Write Spark's UDF function to solve the scientific notation problem when converting large numbers in Hive tables [bigint, double, float, decimal, etc.] to string s [Java]

Write Spark's UDF function to solve the scientific notation problem when converting large numbers in Hive tables [bigint, double, float, decimal, etc.] to string s [Java]

background

This is a problem that the author encountered when developing the platform. When using Spark to convert the data of Hive table, scientific notation will appear when converting large numbers [bigint, double, float, decimal, etc.] into string s. Take a chestnut:

select cast(col1 as string) as col1_1

123456789.123456789→1.23456789123456789E8

When col1 is a large number, the problem of scientific notation will occur probabilistically. After searching for a long time, I could not find any parameters to turn off this function.

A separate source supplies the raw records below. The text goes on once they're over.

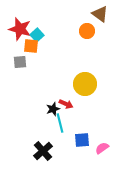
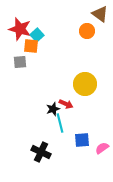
black cross: moved 2 px left, 1 px down; rotated 24 degrees counterclockwise
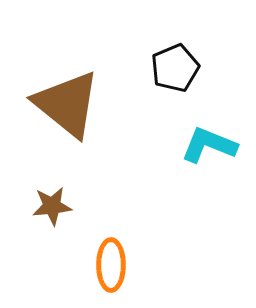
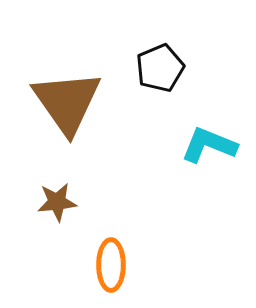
black pentagon: moved 15 px left
brown triangle: moved 2 px up; rotated 16 degrees clockwise
brown star: moved 5 px right, 4 px up
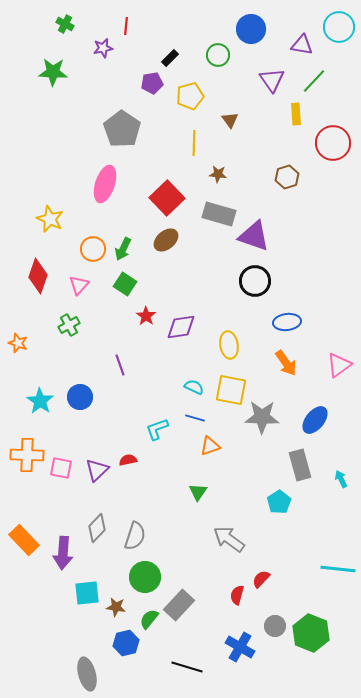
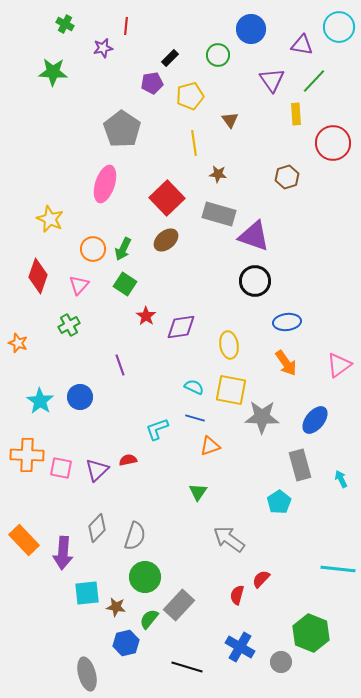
yellow line at (194, 143): rotated 10 degrees counterclockwise
gray circle at (275, 626): moved 6 px right, 36 px down
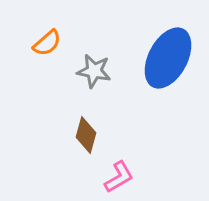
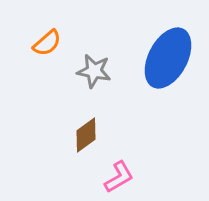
brown diamond: rotated 39 degrees clockwise
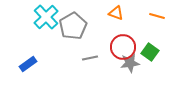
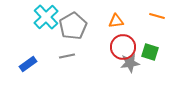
orange triangle: moved 8 px down; rotated 28 degrees counterclockwise
green square: rotated 18 degrees counterclockwise
gray line: moved 23 px left, 2 px up
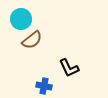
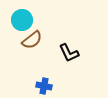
cyan circle: moved 1 px right, 1 px down
black L-shape: moved 15 px up
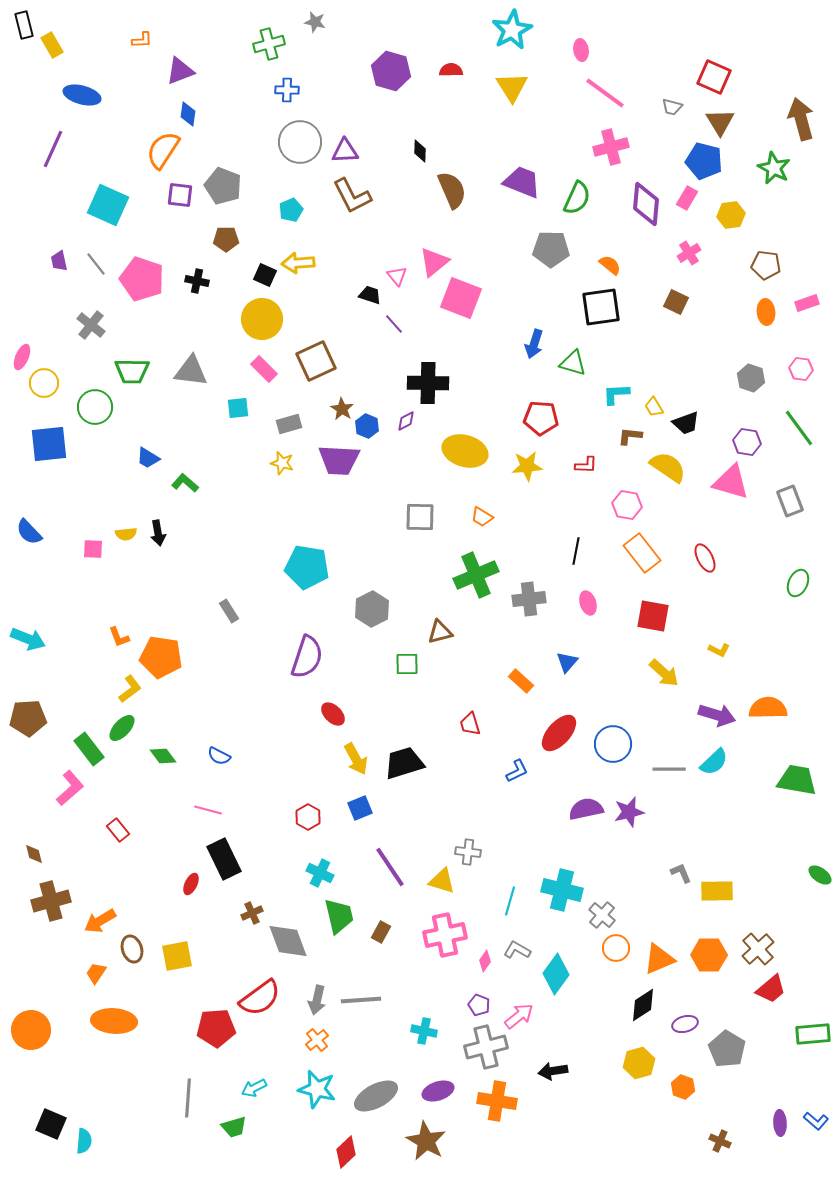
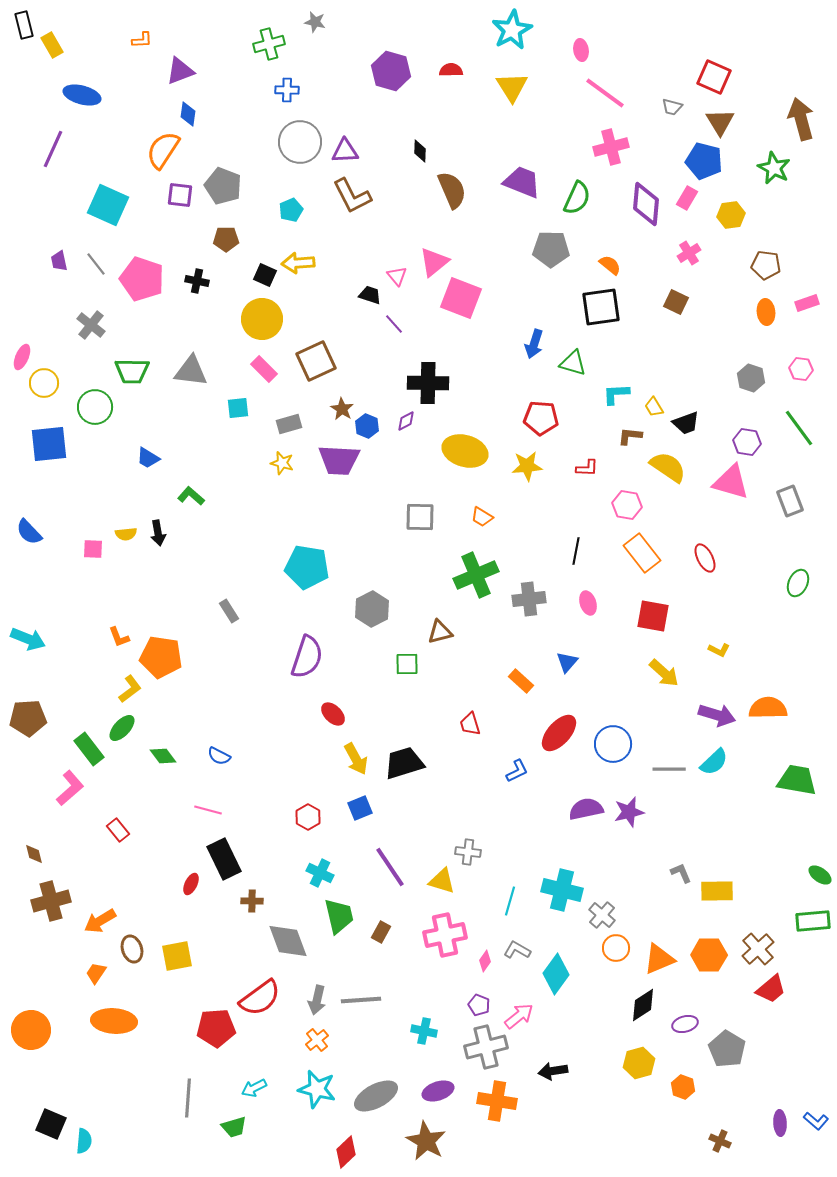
red L-shape at (586, 465): moved 1 px right, 3 px down
green L-shape at (185, 483): moved 6 px right, 13 px down
brown cross at (252, 913): moved 12 px up; rotated 25 degrees clockwise
green rectangle at (813, 1034): moved 113 px up
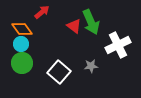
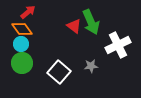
red arrow: moved 14 px left
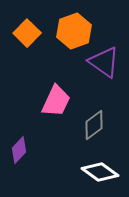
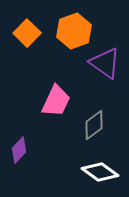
purple triangle: moved 1 px right, 1 px down
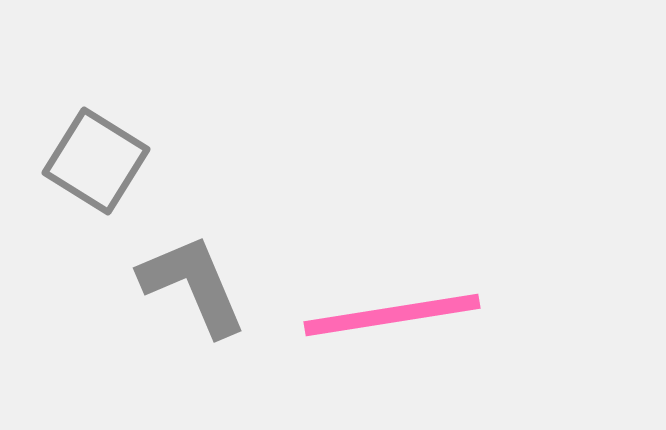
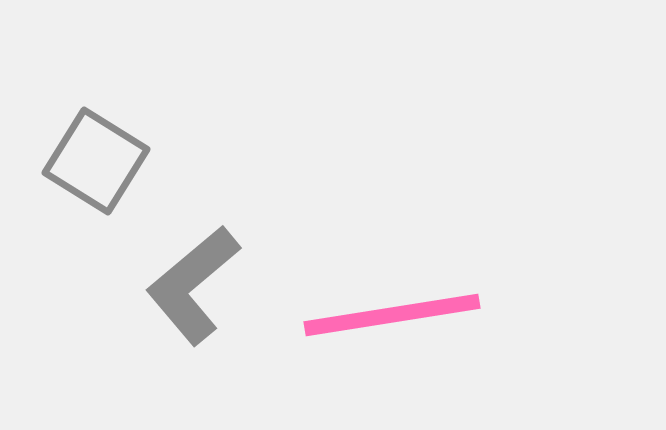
gray L-shape: rotated 107 degrees counterclockwise
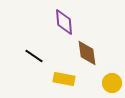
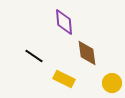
yellow rectangle: rotated 15 degrees clockwise
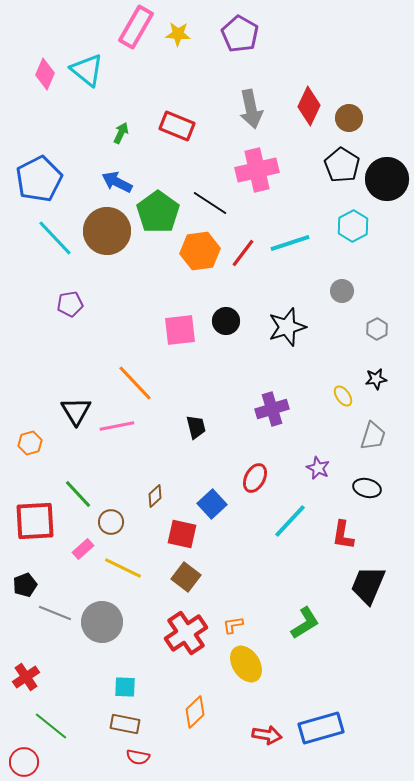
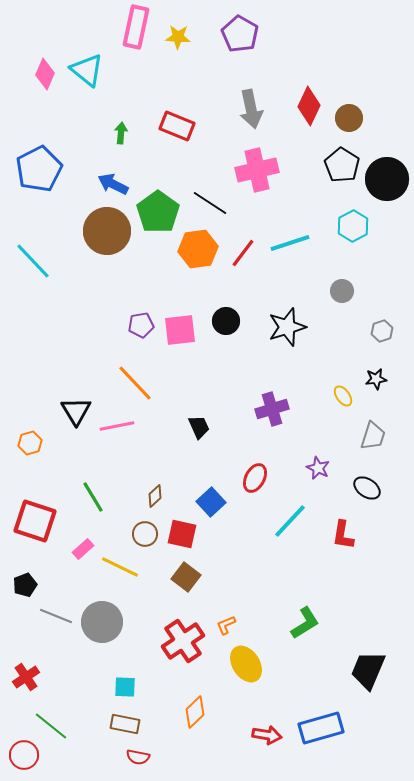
pink rectangle at (136, 27): rotated 18 degrees counterclockwise
yellow star at (178, 34): moved 3 px down
green arrow at (121, 133): rotated 20 degrees counterclockwise
blue pentagon at (39, 179): moved 10 px up
blue arrow at (117, 182): moved 4 px left, 2 px down
cyan line at (55, 238): moved 22 px left, 23 px down
orange hexagon at (200, 251): moved 2 px left, 2 px up
purple pentagon at (70, 304): moved 71 px right, 21 px down
gray hexagon at (377, 329): moved 5 px right, 2 px down; rotated 10 degrees clockwise
black trapezoid at (196, 427): moved 3 px right; rotated 10 degrees counterclockwise
black ellipse at (367, 488): rotated 20 degrees clockwise
green line at (78, 494): moved 15 px right, 3 px down; rotated 12 degrees clockwise
blue square at (212, 504): moved 1 px left, 2 px up
red square at (35, 521): rotated 21 degrees clockwise
brown circle at (111, 522): moved 34 px right, 12 px down
yellow line at (123, 568): moved 3 px left, 1 px up
black trapezoid at (368, 585): moved 85 px down
gray line at (55, 613): moved 1 px right, 3 px down
orange L-shape at (233, 625): moved 7 px left; rotated 15 degrees counterclockwise
red cross at (186, 633): moved 3 px left, 8 px down
red circle at (24, 762): moved 7 px up
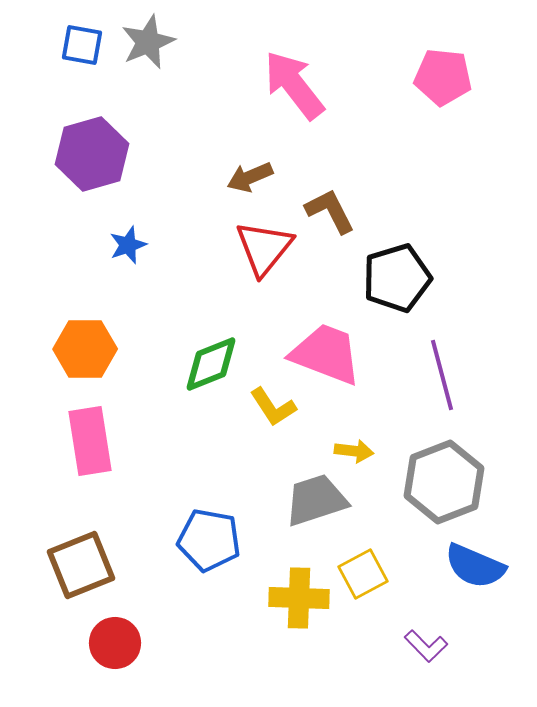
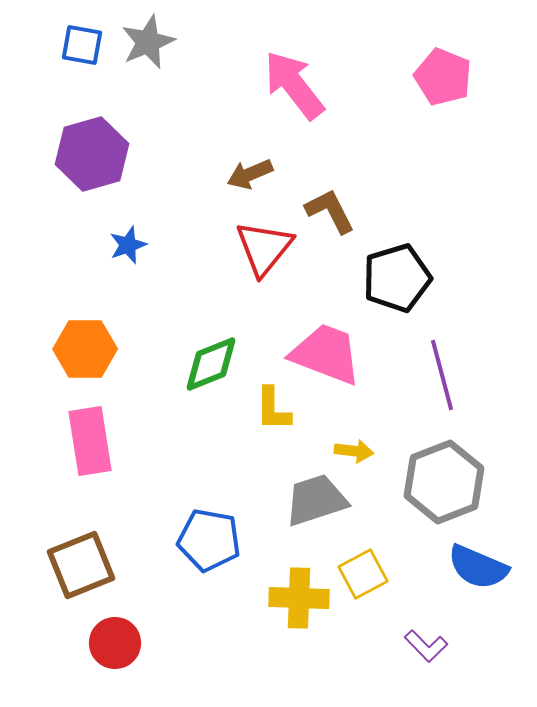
pink pentagon: rotated 16 degrees clockwise
brown arrow: moved 3 px up
yellow L-shape: moved 2 px down; rotated 33 degrees clockwise
blue semicircle: moved 3 px right, 1 px down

Since the function of this Java class is Hive2FTP fixed-length double file, it will eventually write a Data file to FTP, which obviously cannot accept this scientific notation method. In order to make the data of the file look consistent with the most original upstream database and Hive into the lake, a way must be found to transfer the data converted to scientific notation back.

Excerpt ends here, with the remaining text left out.